Source material:
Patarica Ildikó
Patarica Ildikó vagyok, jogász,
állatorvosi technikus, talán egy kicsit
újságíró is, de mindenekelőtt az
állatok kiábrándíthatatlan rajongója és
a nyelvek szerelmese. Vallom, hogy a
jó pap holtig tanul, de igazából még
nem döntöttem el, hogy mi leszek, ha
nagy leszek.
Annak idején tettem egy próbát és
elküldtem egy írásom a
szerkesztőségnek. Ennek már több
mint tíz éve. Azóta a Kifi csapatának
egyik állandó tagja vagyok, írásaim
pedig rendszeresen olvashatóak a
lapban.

---

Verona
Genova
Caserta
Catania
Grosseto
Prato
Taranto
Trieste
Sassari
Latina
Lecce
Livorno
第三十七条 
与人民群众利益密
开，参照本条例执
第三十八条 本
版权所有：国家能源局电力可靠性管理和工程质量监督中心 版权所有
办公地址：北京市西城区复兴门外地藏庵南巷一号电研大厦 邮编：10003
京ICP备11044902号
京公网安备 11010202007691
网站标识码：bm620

About this exercise: For an answer, give a copy of every line in the listing that holds the word "leszek".

Answer to this exercise:
nem döntöttem el, hogy mi leszek, ha
nagy leszek.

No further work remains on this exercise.